Writing SQL in Big Data System

·Apr 16, 2025·

4 min read

Working with massive datasets changes how you approach writing SQL. It’s not just about writing correct queries — it’s about writing smart ones that respect scale, cost, and the distributed nature of the underlying systems. Here are some hard-earned lessons and best practices from my journey wrangling SQL in big data environments like Hive, Presto, BigQuery, and Spark SQL.

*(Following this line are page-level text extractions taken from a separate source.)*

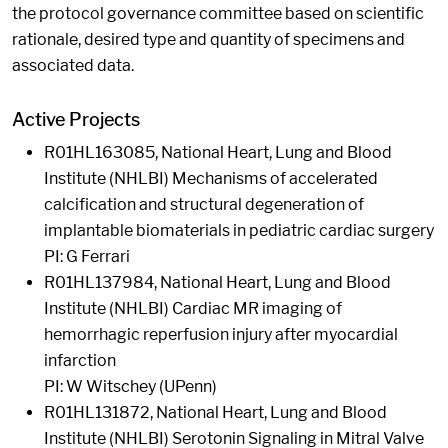
the protocol governance committee based on scientific
rationale, desired type and quantity of specimens and
associated data.
Active Projects
R01HL163085, National Heart, Lung and Blood
Institute (NHLBI) Mechanisms of accelerated
calcification and structural degeneration of
implantable biomaterials in pediatric cardiac surgery
PI: G Ferrari
R01HL137984, National Heart, Lung and Blood
Institute (NHLBI) Cardiac MR imaging of
hemorrhagic reperfusion injury after myocardial
infarction
PI: W Witschey (UPenn)
R01HL131872, National Heart, Lung and Blood
Institute (NHLBI) Serotonin Signaling in Mitral Valve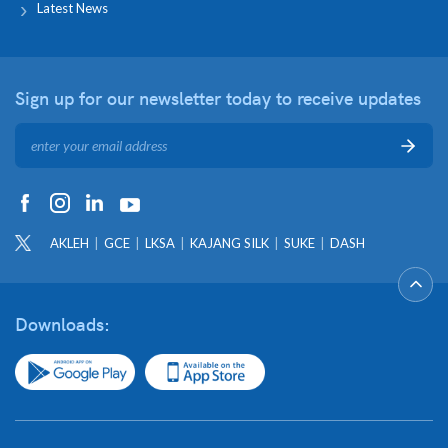
Latest News
Sign up for our newsletter
today to receive updates
AKLEH
GCE
LKSA
KAJANG SILK
SUKE
DASH
Downloads: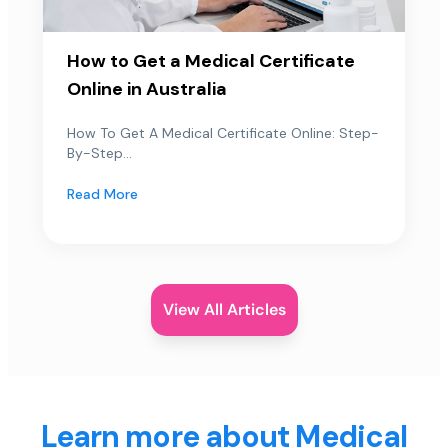
How to Get a Medical Certificate
Online in Australia
How To Get A Medical Certificate Online: Step-
By-Step...
Read More
View All Articles
Learn more about Medical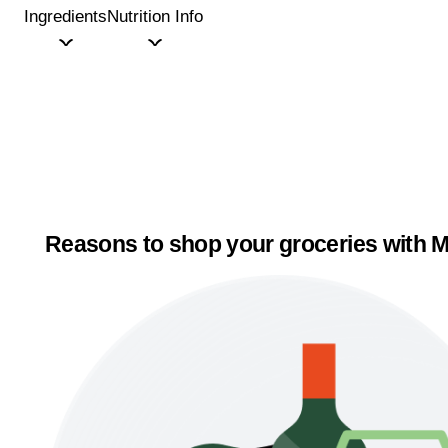
Ingredients
Nutrition Info
Reasons to shop your groceries with M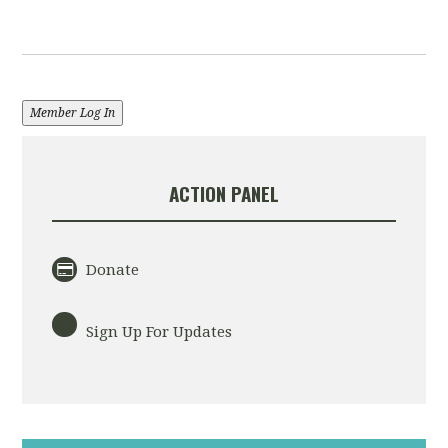
Member Log In
ACTION PANEL
Donate
Sign Up For Updates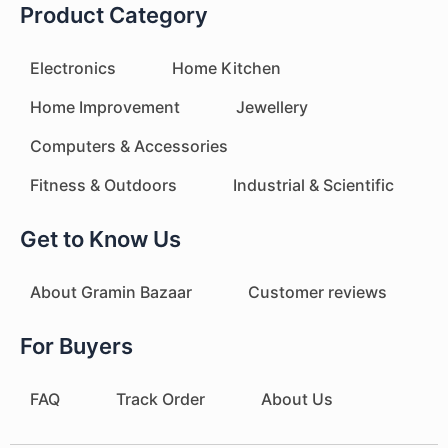
Product Category
Electronics
Home Kitchen
Home Improvement
Jewellery
Computers & Accessories
Fitness & Outdoors
Industrial & Scientific
Get to Know Us
About Gramin Bazaar
Customer reviews
For Buyers
FAQ
Track Order
About Us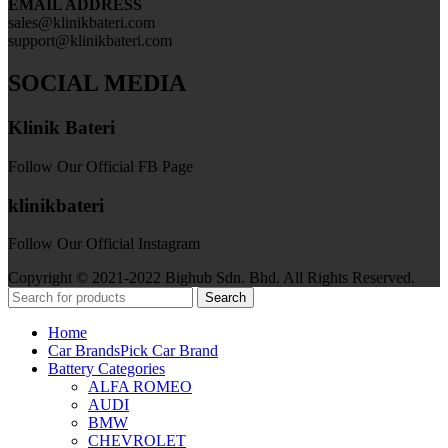
EMAIL ADDRESS
sales@klinikbateri.com
support@klinikbateri.com
SOCIAL MEDIA
Klinik Bateri
Follow Our Official FB Page
klinikbateri
Follow Our Official Instagram
Copyright © 2021-2022 Bighub Sdn. Bhd. All Rights Reserved.
Search
Home
Car Brands
Pick Car Brand
Battery Categories
ALFA ROMEO
AUDI
BMW
CHEVROLET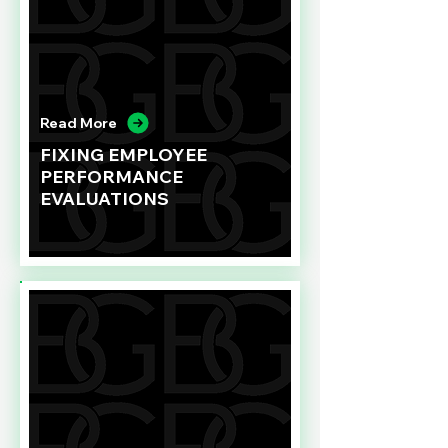
Read More
FIXING EMPLOYEE
PERFORMANCE
EVALUATIONS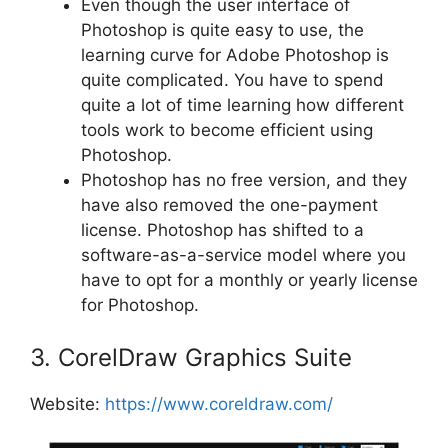
Even though the user interface of
Photoshop is quite easy to use, the
learning curve for Adobe Photoshop is
quite complicated. You have to spend
quite a lot of time learning how different
tools work to become efficient using
Photoshop.
Photoshop has no free version, and they
have also removed the one-payment
license. Photoshop has shifted to a
software-as-a-service model where you
have to opt for a monthly or yearly license
for Photoshop.
3. CorelDraw Graphics Suite
Website:
https://www.coreldraw.com/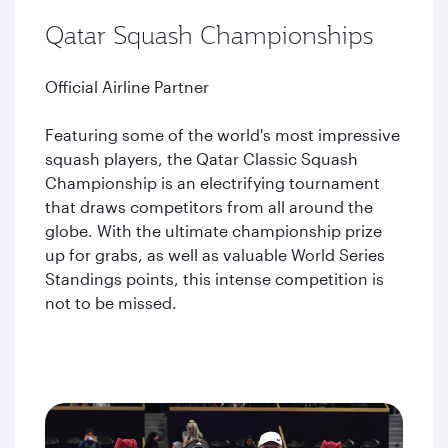
Qatar Squash Championships
Official Airline Partner
Featuring some of the world's most impressive
squash players, the Qatar Classic Squash
Championship is an electrifying tournament
that draws competitors from all around the
globe. With the ultimate championship prize
up for grabs, as well as valuable World Series
Standings points, this intense competition is
not to be missed.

1. Push Work Down — Let the Engine Work for You

In distributed systems, each stage of the query execution plan (especially filters and projections) matters. The golden rule:

Always filter early, project only what you need.

By reducing the amount of data read and shuffled, you cut down IO, memory usage, and execution time significantly. For example:

-- Avoid
SELECT * FROM events WHERE event_type = 'purchase';

-- Prefer
SELECT user_id, event_time FROM events WHERE event_type = 'purchase';

2. Understand Partitioning and Bucketing

Big data systems usually partition tables to improve query performance. If you ignore partitioning, you're likely scanning terabytes unnecessarily.

Know your table’s partition columns — and use them in WHERE clauses.

-- Leverage partition pruning
SELECT COUNT(*) 
FROM logs 
WHERE event_date = '2025-04-15';

If you're designing tables, partition on columns with high cardinality and frequent filtering. Avoid over-partitioning (e.g., hourly), which leads to small files and metadata overhead.

3. Watch for Data Skew

One sneaky performance killer is skewed data — where a few values dominate a join or group by. This causes uneven workload distribution, leaving some workers idle while others are overloaded.

Telltale signs:

Stages stuck at 99% for a long time.
Huge temp spill files on specific workers.

How to mitigate:

Salting keys (add a random suffix to break hotspots).
Use approximate aggregations where precision isn't mission-critical.
Rewrite joins as map-side when appropriate.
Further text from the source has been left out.